WHAT IS NEEDED
Set the data down exactly as it stands, and keep its pictures out.

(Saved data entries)
=== Section Start ===

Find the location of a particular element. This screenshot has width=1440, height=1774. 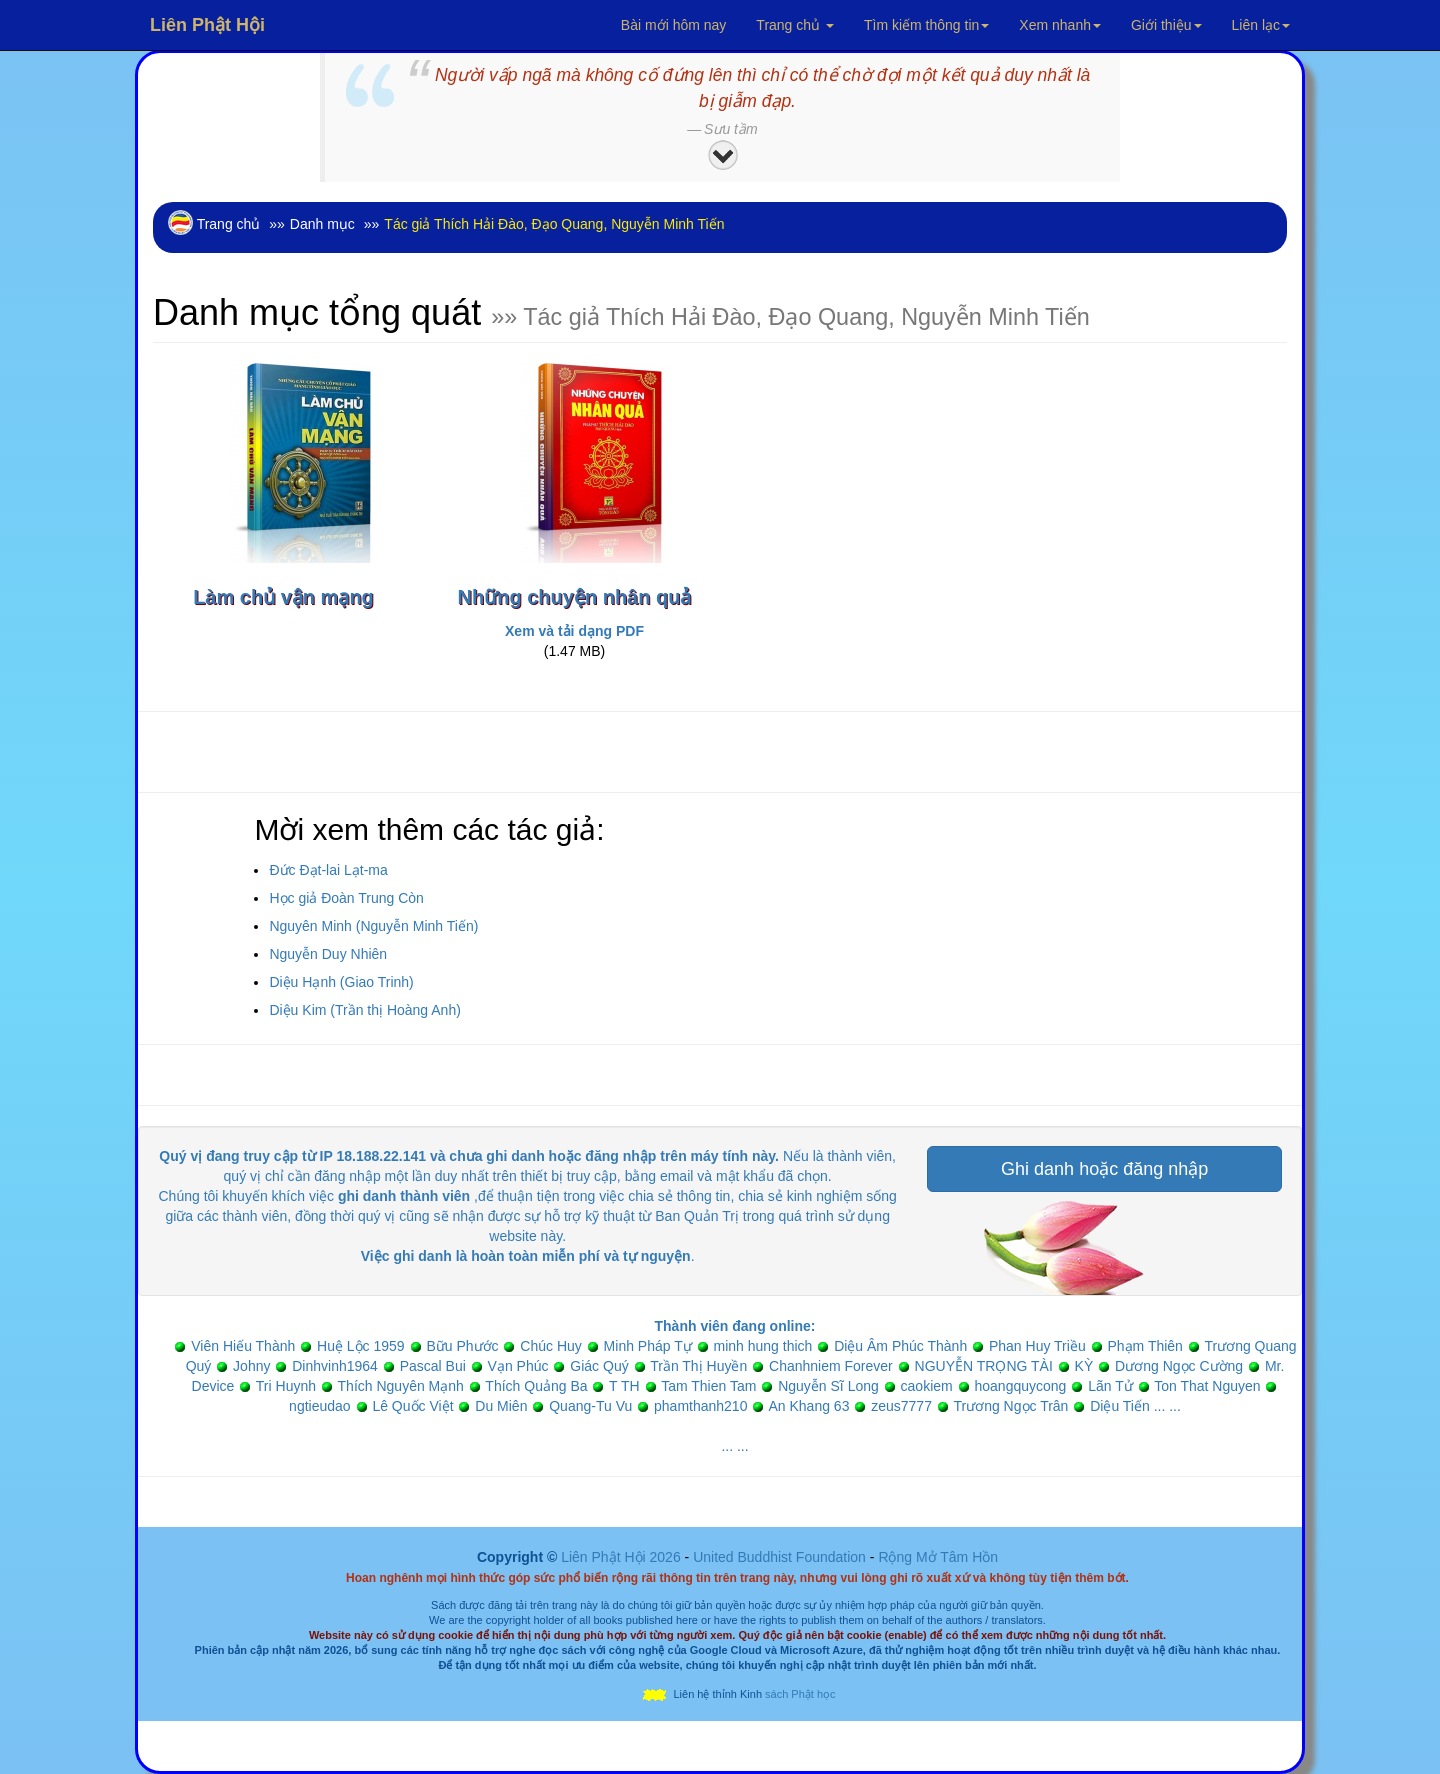

Làm chủ vận mạng is located at coordinates (283, 597).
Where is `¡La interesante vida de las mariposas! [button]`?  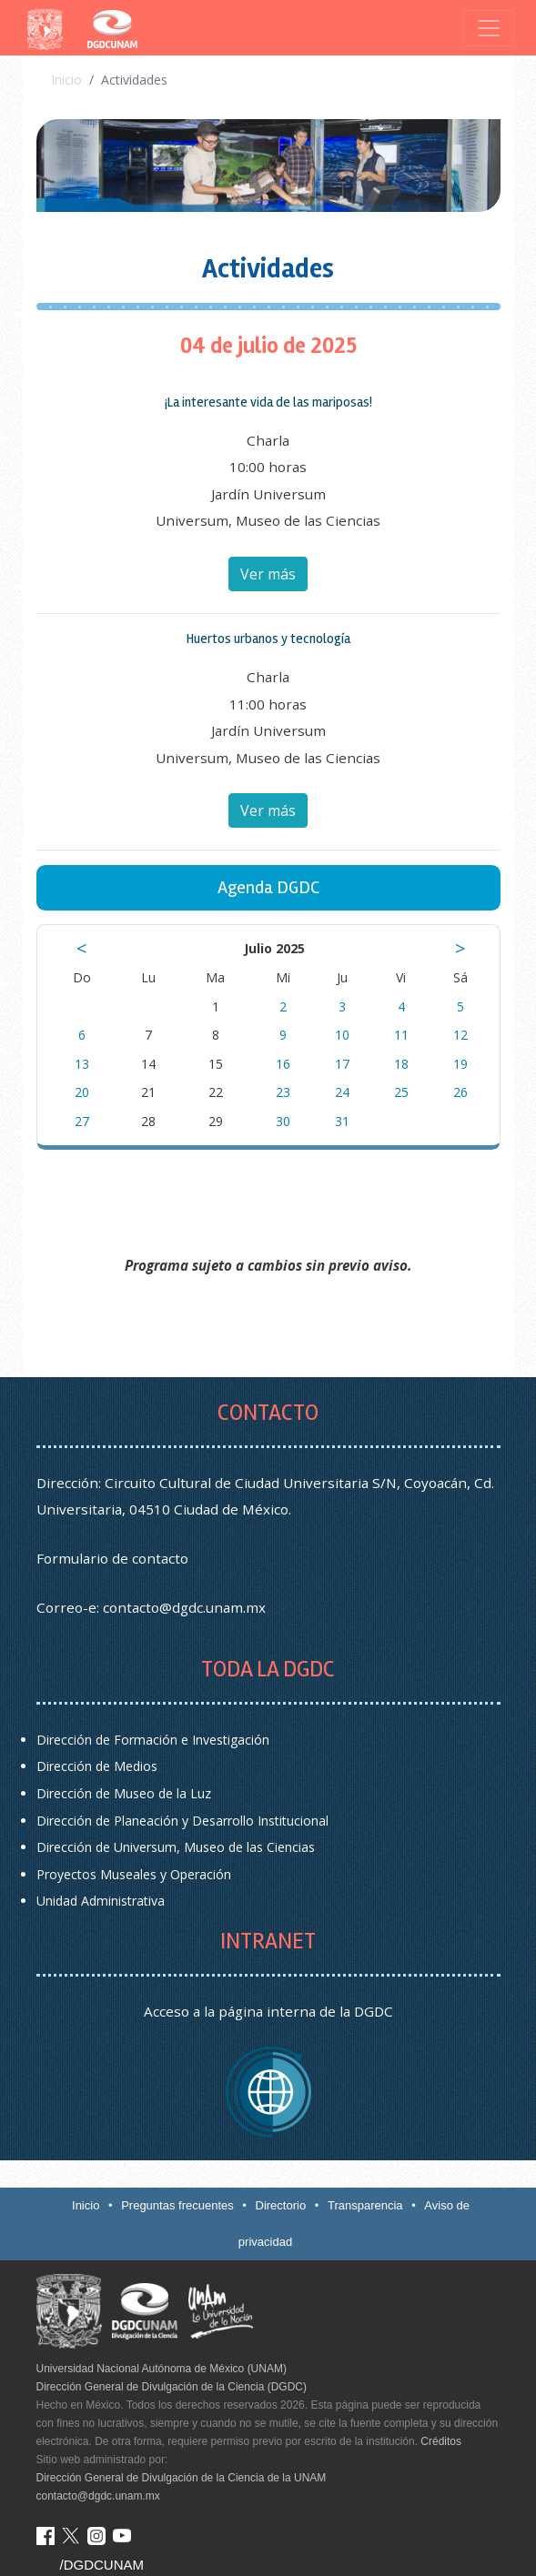
¡La interesante vida de las mariposas! [button] is located at coordinates (268, 402).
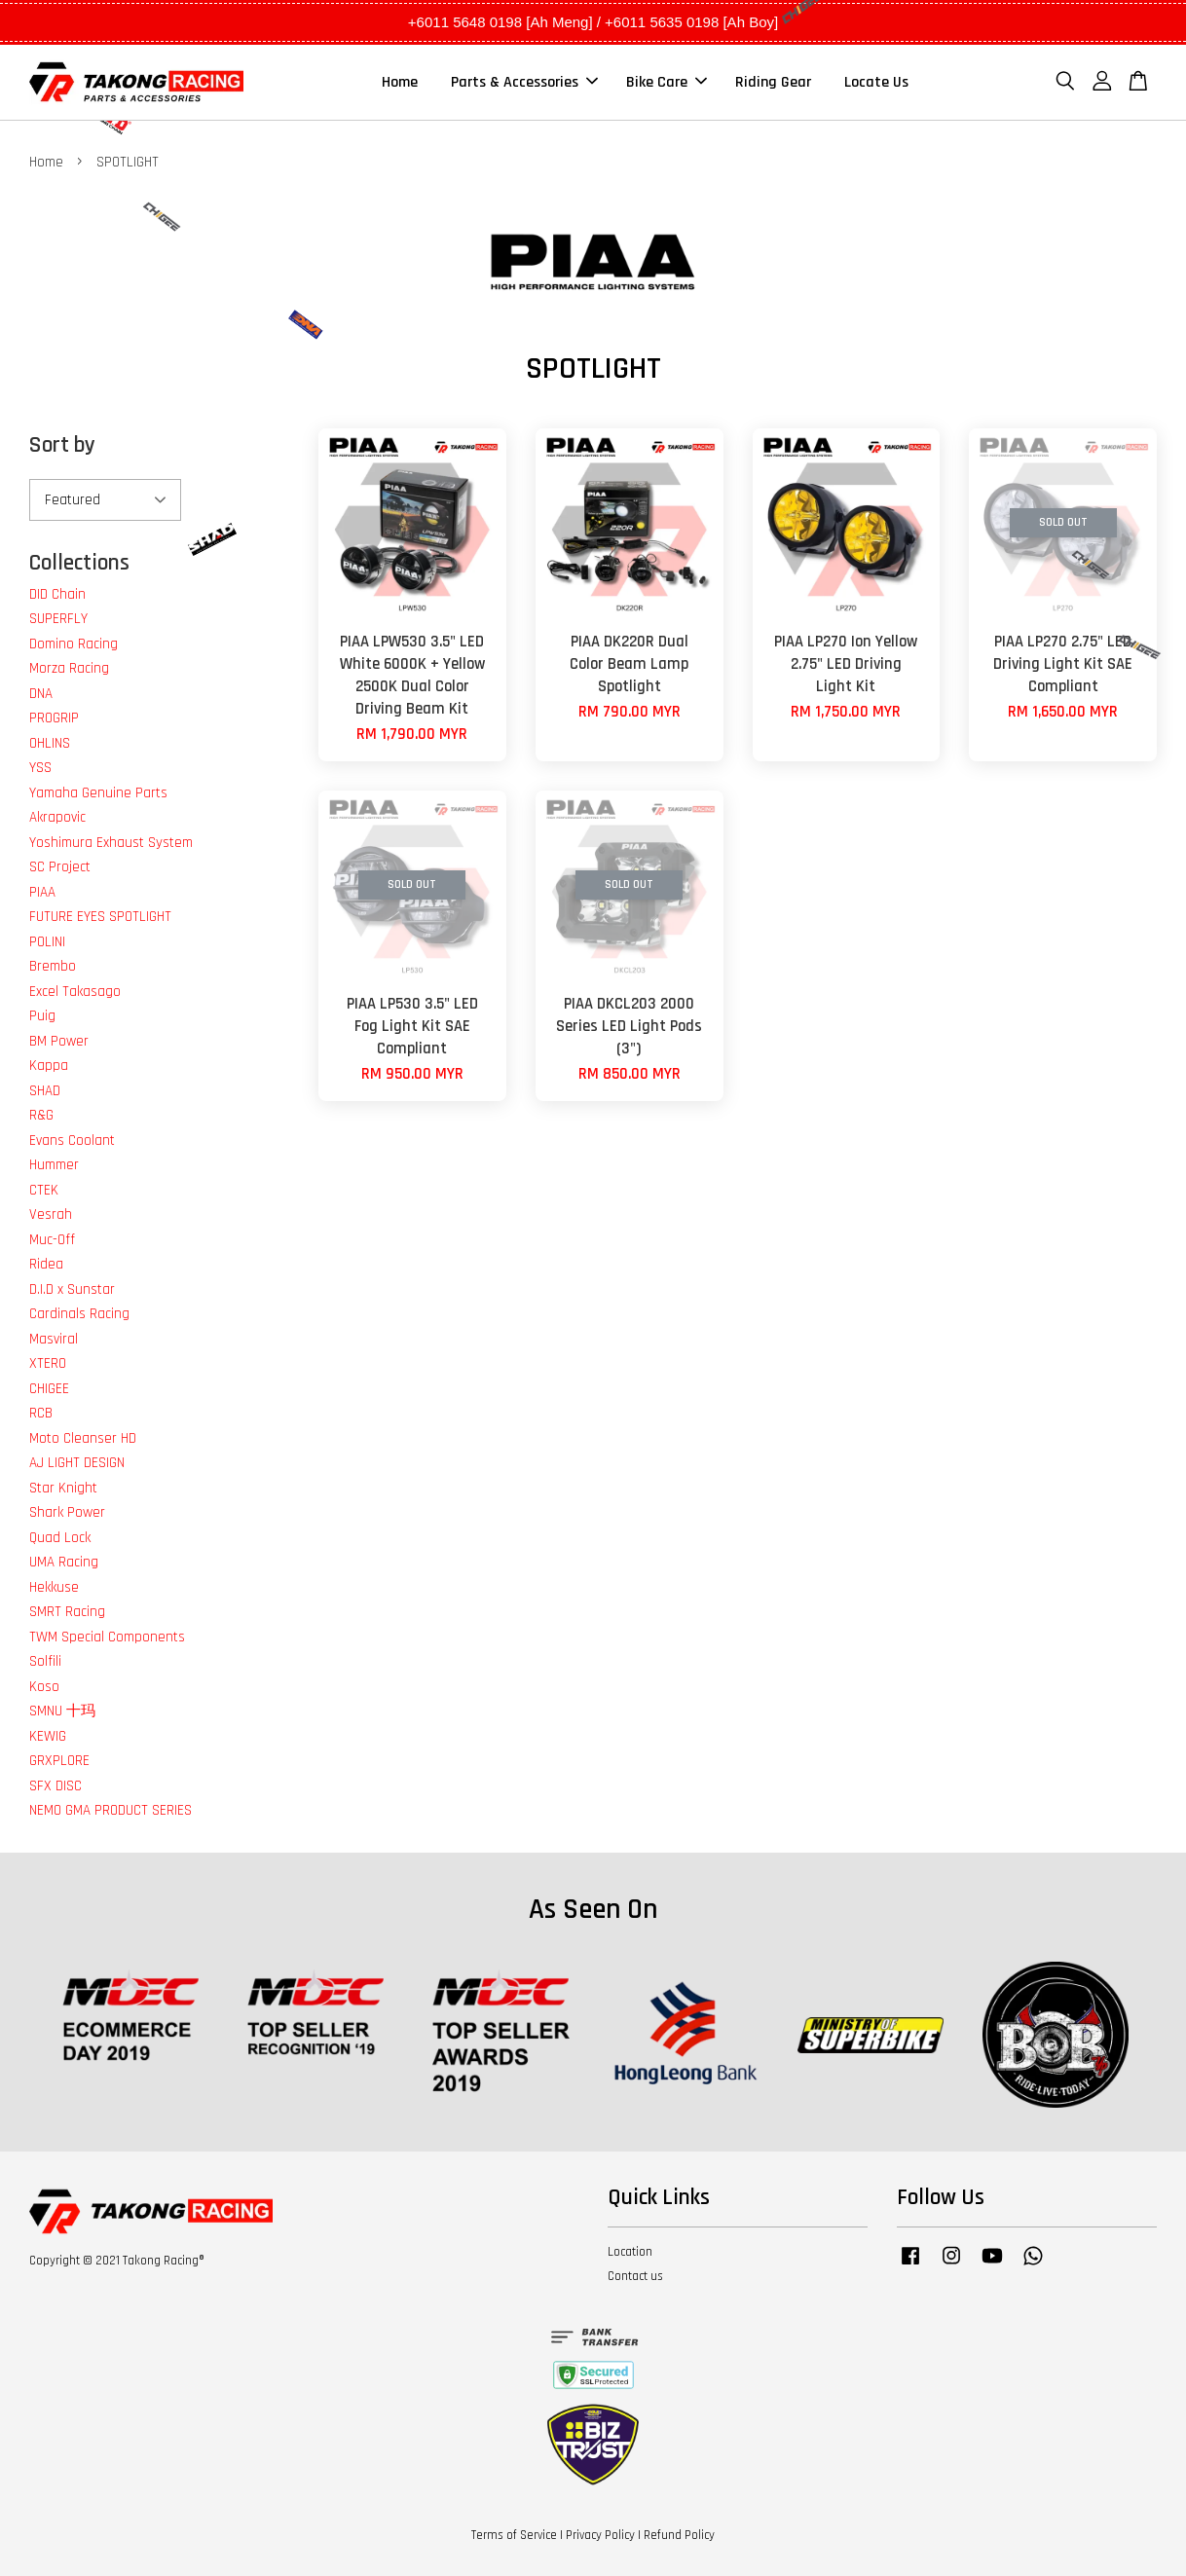  I want to click on SHAD, so click(44, 1091).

=== Section End ===

SOLUTION FOR THIS EXERCISE
Find the location of a particular element. This screenshot has width=1440, height=1774. 

Làm chủ vận mạng is located at coordinates (283, 597).
Where is `¡La interesante vida de las mariposas! [button]`?  
¡La interesante vida de las mariposas! [button] is located at coordinates (268, 402).
  I want to click on SHAD, so click(44, 1091).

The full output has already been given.